Another Sudanese woman who went by the name of Fatimah said her trip started in Khartoum North city (Bahri), to a warehouse in the Abu Hamad area close to the border, passing through the city of Atbara. Abu Hamad is the starting point to the desert, she said.

They board trucks and are usually tied with ropes and chains “out of fear of falling out of the vehicles, because they move at an insane speed and do not stop no matter what happens or no matter how much we ask the driver to stop,” she said.

The trip takes between three to 10 days to reach Egypt, she said, during which you “feel that you could die at any moment.”

“I am lucky enough that the car continued on the road and did not leave us in the desert,” she said.

​Children are the most vulnerable

Children are the ones who suffer most, said another woman who called herself Rahma. “They drank water mixed with gas, as there was not enough water for everyone. Their journey lasted four days, during which they only ate one meal,” she said.

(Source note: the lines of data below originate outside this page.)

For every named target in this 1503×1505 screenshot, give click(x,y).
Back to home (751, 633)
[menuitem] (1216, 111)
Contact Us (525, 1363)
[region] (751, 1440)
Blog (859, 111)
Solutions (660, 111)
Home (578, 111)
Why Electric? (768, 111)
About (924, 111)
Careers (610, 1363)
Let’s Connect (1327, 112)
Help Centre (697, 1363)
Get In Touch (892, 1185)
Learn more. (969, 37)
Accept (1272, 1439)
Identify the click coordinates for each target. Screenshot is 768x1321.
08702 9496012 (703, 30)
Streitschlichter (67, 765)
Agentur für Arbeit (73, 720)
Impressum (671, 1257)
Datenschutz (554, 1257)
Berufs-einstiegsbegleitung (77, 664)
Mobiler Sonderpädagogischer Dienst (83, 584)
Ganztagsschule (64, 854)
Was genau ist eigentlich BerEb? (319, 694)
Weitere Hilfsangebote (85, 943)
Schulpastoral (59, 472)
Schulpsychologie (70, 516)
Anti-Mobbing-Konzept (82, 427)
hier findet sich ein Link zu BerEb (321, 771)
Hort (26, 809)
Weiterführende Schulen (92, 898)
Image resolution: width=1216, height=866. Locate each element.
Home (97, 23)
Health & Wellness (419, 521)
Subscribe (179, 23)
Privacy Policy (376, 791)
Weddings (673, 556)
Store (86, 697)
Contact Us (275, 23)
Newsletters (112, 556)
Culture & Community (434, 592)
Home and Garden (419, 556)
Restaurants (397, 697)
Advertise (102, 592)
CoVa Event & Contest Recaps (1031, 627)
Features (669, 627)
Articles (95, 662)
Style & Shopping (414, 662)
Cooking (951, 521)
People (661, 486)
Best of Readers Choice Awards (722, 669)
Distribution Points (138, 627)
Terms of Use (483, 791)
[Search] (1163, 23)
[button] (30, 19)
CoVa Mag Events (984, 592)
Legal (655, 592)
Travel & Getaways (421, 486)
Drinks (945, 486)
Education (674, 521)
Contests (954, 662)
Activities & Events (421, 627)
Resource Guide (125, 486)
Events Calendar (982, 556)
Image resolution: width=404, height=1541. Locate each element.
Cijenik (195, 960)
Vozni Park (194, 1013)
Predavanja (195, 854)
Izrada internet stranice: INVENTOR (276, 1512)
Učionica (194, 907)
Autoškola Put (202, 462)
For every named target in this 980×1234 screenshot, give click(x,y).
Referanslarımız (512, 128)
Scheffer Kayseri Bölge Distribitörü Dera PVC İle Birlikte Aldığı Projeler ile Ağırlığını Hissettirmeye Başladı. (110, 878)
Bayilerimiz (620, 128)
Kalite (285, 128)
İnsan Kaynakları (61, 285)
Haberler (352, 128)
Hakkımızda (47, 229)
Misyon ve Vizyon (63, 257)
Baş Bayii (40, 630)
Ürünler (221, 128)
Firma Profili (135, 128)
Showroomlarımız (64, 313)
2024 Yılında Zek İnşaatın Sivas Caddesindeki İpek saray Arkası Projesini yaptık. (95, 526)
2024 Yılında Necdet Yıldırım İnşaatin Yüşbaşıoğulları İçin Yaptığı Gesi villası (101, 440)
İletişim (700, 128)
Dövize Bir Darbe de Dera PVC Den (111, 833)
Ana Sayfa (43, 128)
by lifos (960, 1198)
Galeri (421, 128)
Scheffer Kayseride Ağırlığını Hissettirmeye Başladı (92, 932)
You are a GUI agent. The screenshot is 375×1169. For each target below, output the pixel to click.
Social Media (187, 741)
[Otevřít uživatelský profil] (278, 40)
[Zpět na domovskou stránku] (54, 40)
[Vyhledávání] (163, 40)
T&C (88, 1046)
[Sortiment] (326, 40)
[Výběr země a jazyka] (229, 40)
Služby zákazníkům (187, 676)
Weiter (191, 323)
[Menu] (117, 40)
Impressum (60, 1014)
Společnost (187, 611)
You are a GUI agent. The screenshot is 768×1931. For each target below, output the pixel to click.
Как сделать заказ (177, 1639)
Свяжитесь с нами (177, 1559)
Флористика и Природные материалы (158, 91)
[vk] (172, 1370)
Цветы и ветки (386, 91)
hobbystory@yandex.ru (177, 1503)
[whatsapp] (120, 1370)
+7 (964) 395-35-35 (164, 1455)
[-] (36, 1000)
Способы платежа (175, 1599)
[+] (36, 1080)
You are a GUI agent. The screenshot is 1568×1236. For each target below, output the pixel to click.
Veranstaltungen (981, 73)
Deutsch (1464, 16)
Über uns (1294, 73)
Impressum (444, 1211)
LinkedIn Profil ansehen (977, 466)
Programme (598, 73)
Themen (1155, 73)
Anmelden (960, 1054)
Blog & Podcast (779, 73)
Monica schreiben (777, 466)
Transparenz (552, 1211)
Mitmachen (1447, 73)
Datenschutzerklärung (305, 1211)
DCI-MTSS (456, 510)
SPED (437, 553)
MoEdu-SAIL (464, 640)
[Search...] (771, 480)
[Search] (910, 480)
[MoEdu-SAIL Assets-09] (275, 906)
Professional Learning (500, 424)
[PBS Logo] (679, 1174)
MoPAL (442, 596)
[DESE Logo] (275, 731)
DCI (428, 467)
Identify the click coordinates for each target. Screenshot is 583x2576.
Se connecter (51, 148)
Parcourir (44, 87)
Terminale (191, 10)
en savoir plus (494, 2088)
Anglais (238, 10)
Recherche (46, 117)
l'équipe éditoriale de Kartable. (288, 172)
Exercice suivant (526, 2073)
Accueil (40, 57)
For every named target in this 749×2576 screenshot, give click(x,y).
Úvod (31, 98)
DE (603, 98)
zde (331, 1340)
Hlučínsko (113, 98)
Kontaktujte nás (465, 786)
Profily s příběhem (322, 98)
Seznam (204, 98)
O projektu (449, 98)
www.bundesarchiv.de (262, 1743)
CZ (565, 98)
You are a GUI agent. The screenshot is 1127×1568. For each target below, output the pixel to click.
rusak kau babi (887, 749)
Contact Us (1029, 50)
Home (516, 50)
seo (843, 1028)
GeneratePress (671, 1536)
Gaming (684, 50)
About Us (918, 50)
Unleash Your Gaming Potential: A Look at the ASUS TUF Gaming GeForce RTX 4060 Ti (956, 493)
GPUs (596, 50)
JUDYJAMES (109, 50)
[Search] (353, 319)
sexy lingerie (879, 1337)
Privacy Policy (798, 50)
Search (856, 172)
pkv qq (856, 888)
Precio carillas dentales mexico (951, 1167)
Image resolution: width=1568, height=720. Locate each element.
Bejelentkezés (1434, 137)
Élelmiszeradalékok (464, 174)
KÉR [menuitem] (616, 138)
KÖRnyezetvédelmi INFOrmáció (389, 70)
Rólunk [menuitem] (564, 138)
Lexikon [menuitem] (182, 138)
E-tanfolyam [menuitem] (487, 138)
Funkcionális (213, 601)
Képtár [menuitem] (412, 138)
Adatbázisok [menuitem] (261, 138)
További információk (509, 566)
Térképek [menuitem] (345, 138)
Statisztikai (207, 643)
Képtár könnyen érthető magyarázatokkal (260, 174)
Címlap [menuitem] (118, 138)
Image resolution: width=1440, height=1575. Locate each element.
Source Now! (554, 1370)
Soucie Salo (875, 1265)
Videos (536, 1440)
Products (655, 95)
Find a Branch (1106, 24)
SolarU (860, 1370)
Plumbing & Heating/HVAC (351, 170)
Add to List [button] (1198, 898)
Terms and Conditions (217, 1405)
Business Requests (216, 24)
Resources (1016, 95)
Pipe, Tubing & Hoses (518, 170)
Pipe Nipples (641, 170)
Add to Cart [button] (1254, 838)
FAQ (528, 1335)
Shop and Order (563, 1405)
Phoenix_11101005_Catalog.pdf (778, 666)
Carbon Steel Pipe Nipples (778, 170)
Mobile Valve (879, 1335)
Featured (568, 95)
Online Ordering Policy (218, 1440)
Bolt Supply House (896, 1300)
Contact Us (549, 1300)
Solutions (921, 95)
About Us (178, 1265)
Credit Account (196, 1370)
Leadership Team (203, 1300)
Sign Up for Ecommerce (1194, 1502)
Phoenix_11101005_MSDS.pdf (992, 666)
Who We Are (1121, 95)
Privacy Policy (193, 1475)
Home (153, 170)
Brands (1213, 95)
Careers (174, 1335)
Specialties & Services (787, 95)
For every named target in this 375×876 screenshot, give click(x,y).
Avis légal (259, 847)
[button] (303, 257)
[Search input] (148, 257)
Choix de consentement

This is the worst child displacement crisis in the world

German Foreign Minister Annalena Baerbock highlighted the plight of children in her speech at a donors conference in Paris on Monday. “What we are witnessing in Sudan is the worst child displacement crisis in the world,” she said.

“In many of our countries, as the war enters its second year, it is practically absent from our daily news. Every life counts equally, whether in Ukraine, in Gaza, or in Sudan … The international community has to provide more for the people of Sudan, for the children of Sudan.”

The majority of women who arrive in Egypt suffer from psychological trauma including panic attacks, fear, tension, insomnia, and recurring nightmares.

They are unable to escape what they were exposed to on the way, such as the death of a passenger, or their exposure to threats or ill-treatment from car drivers, and their fear of death on the road. They also suffer from physical repercussions like skin infections, scorpion bites, lung inflammation, physical bruises, dehydration due to lack of water.

Photo of people fleeing from Sudan are seen at a bus station in Egypt

People fleeing from Sudan are pictured at a bus station in Aswan, Egypt

Radwan Abu Elmagd/Xinhua/ZUMA

​Death in the desert

One woman, named Tahani, recalled that a driver dropped a woman and the bodies of her two children who died on the road and continued the trip. “They could not bear the desert sand, so the driver of the vehicle had no choice but to leave the mother with the bodies of her two children in the desert to bury them, and continued without them,” she recalled.

Hala, another Sudanese, said her family spent a week in a hospital after they arrived in Egypt for treatment from scorpion bites and skin infections. “In the vehicle with us, we had an elderly man who wanted to reach Egypt for treatment, but he died from exhaustion. We buried him in the desert and continued our journey,” she recalled. “We bury people as we bury anything that has no value. Who cares about what happens to us in Sudan?! I am shocked.”

It’s now known how many Sudanese have died in the desert while trying to reach Egypt.

Sometimes drivers and traffickers left the passengers facing their fate in the desert. That’s what happened with Kholoud, another Sudanese woman. She said the driver pledged to return but never showed up.

They waited for five days in the desert until they found seats in another vehicle heading toward the border of Egypt. And they paid again.